CS代考 MAST 90138: MULTIVARIATE STATISTICAL TECHNIQUES – cscodehelp代写
MAST 90138: MULTIVARIATE STATISTICAL TECHNIQUES
See Ha ̈rdle and Simar, chapter 16.
CANONICAL CORRELATION ANALYSIS (CCA) MOST INTERESTING LINEAR COMBINATIONS
A tool developed by Hotelling for discovering and quantifying as- sociation between two sets of variables
Setup: two random vectors X ∈ Rq and Y ∈ Rp, X∼(μ,ΣXX), Y∼(ν,ΣYY).
a q × p matrix.
Cov(X,Y)=E(X−μ)(Y −ν)T =ΣXY =ΣTYX,
Goal: Find two coefficient vectors a ∈ Rq and b ∈ Rp such that the correlation between
is maximized .
For any a and b
aT X and bT Y
ρ(a, b) := Corr (aT X, bT Y ) = aT ΣXY b
(aT ΣXXa)1/2(bT ΣY Y b)1/2
Also, for any constant c, d ∈ R+, we have ρ(a, b) = ρ(ca, db)

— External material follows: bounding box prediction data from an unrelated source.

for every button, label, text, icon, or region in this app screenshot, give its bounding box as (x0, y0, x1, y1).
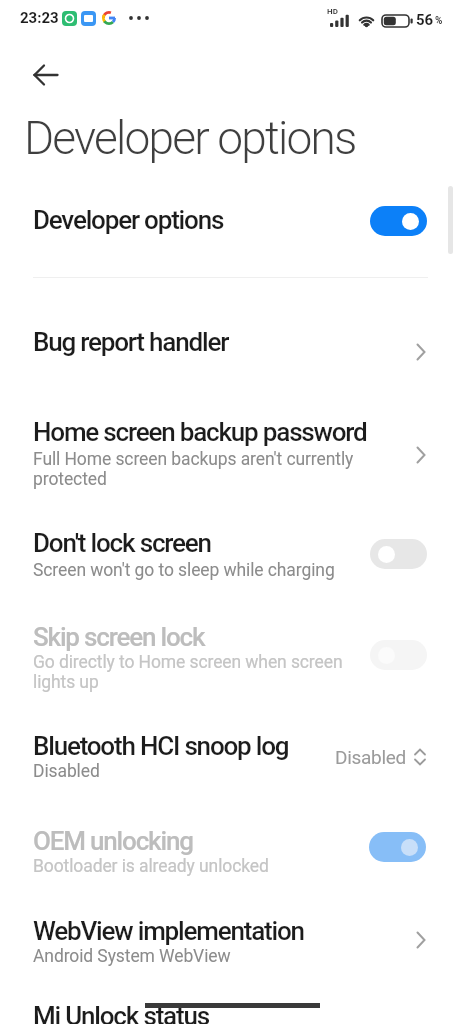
staticText: Don't lock screen (33, 528, 211, 558)
staticText: protected (33, 469, 107, 490)
staticText: WebView implementation (33, 916, 304, 946)
staticText: Bug report handler (33, 327, 229, 357)
button[interactable]: Don't lock screen (0, 519, 461, 585)
staticText: Go directly to Home screen when screen (33, 652, 343, 673)
staticText: Bluetooth HCI snoop log (33, 731, 289, 761)
button[interactable]: Skip screen lock (0, 611, 461, 697)
button[interactable]: Developer options (0, 183, 461, 253)
staticText: Screen won't go to sleep while charging (33, 560, 335, 581)
staticText: Mi Unlock status (33, 1001, 209, 1024)
staticText: Disabled (33, 761, 100, 782)
staticText: Disabled (335, 746, 406, 768)
staticText: HD (327, 7, 338, 16)
staticText: Bootloader is already unlocked (33, 856, 269, 877)
staticText: Home screen backup password (33, 417, 367, 447)
button[interactable] (24, 56, 68, 96)
staticText: Full Home screen backups aren't currentl… (33, 449, 354, 470)
staticText: Skip screen lock (33, 622, 205, 652)
button[interactable] (369, 832, 426, 862)
button[interactable] (370, 640, 427, 670)
staticText: % (435, 15, 443, 27)
button[interactable]: OEM unlocking (0, 817, 461, 883)
staticText: 23:23 (20, 9, 59, 27)
button[interactable] (370, 206, 427, 236)
button[interactable]: Bug report handler (0, 307, 461, 371)
button[interactable] (370, 539, 427, 569)
button[interactable]: Mi Unlock status (0, 996, 461, 1024)
staticText: Developer options (33, 205, 224, 235)
button[interactable]: Home screen backup password (0, 405, 461, 497)
staticText: lights up (33, 672, 99, 693)
staticText: Developer options (24, 111, 356, 165)
button[interactable]: Bluetooth HCI snoop log (0, 721, 461, 787)
staticText: Android System WebView (33, 946, 231, 967)
staticText: 56 (416, 11, 434, 29)
button[interactable]: WebView implementation (0, 907, 461, 973)
staticText: OEM unlocking (33, 826, 193, 856)
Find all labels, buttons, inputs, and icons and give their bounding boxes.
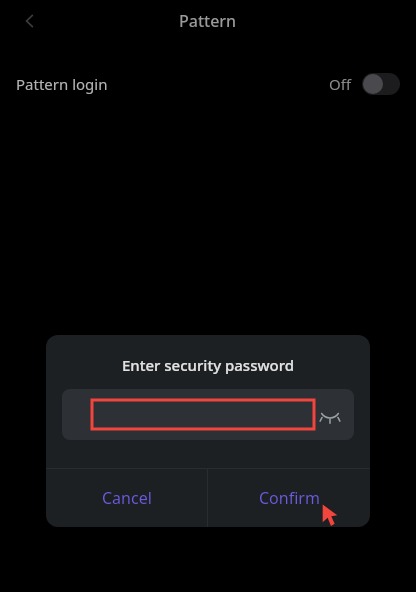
button[interactable]: Confirm: [208, 469, 370, 527]
button[interactable]: Pattern login toggle, Off: [362, 73, 400, 95]
staticText: Cancel: [102, 487, 152, 509]
staticText: Confirm: [259, 487, 320, 509]
button[interactable]: Show password: [62, 389, 354, 440]
staticText: Enter security password: [46, 355, 370, 375]
staticText: Pattern: [179, 10, 237, 32]
button[interactable]: Show password: [312, 397, 348, 433]
staticText: Off: [329, 74, 352, 94]
button[interactable]: Pattern login: [0, 62, 416, 106]
button[interactable]: Back: [8, 0, 52, 42]
staticText: Pattern login: [16, 74, 108, 94]
button[interactable]: Cancel: [46, 469, 207, 527]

Refined goal: Find a and b such that aT ΣXY b is maximized subject to the constraints
aTΣXXa = 1 and bTΣXXb = 1 How to solve this?
For this problem, define
K = Σ−1/2ΣXY Σ−1/2
Also, look at its singular value decomposition (SVD): K = ΓΛ∆T
Recall: Γ = (γ1|…|γk), ∆ = (δ1|…|δk), Λ = diag(λ1/2,…,λ1/2) 1k
Also, the number k is
– rank(ΣXY ) – rank(ΣY X)
– the number of non-zero eigenvalues of KKT or KT K. (Precisely, λ1, . . . , λk are the non-zero eigenvalues of these two matrices)
for i = 1, . . . , k. They are called canonical correlation vectors.
Using them, define the canonical correlation variables ηi =aTi Xandψi =bTi Y
ai = Σ−1/2γi and bi = Σ−1/2δi XX YY
for i = 1,…,k.
ρi = λ1/2 i
Solution to our problem:
η1 =a1X, ψ1 =b1Y
Proof: demonstrated in class (can be in exam!) Precisely, Cov(η1, ψ1) = ρ1 = √λ1
In fact, similar to PCA and PLS, one can continue to ask: Givenη1 =a1Xandψ1 =b1Y,finda∈Rq andb∈Rp suchthat
is maximized subject to
– Corr(aT X, η1) = Corr(bT Y, η1) = 0, – Corr(aT X, ψ1) = Corr(bT Y, ψ1) = 0 – aTΣXXa = 1 and bTΣXXb = 1
Turns out, the solution is: η2 = a2X and ψ2 = b2Y . Proof: shown in class. (maybe on exam again!) Precisely, Corr(η2, ψ2) = ρ2 = √λ2
Continuing, we can further ask:
Given η1,…,etal and ψ1,…,ψl, find a ∈ Rq and b ∈ Rp such that
is maximized subject to
– Corr(aTX,ηi) = Corr(bTY,ηi) = 0, for all i = 1,…,l – Corr(aTX,ψi) = Corr(bTY,ψi) = 0, for all i = 1,…,l – aTΣXXa = 1 and bTΣXXb = 1
As expected the solution is: ηl+1 = al+1X and ψl+1 = bl+1Y . This process can continue until l = k.
Theorem (Ha ̈rdle and Simar p.447):
Let η = (η1,…,ηk)T and ψ = (ψ1,…,ψk)T, we have
T T T Ik Λ Cov(η,ψ) = ΛIk
Theorem(invariancetoinvertibletransformation,Ha ̈rdleandSimar p.448):
LetX∗ =UTX+uandY∗ =VTY+v,whereUandVareinvertible matrices, and u and v are constant vectors. Then
– the canonical correlations between X∗ and Y ∗ are the same as those between X and Y ;
– the canonical correlation vectors of X∗ and Y ∗ are given by a∗i = U−1ai, b∗i = V−1bi, i = 1,…,k.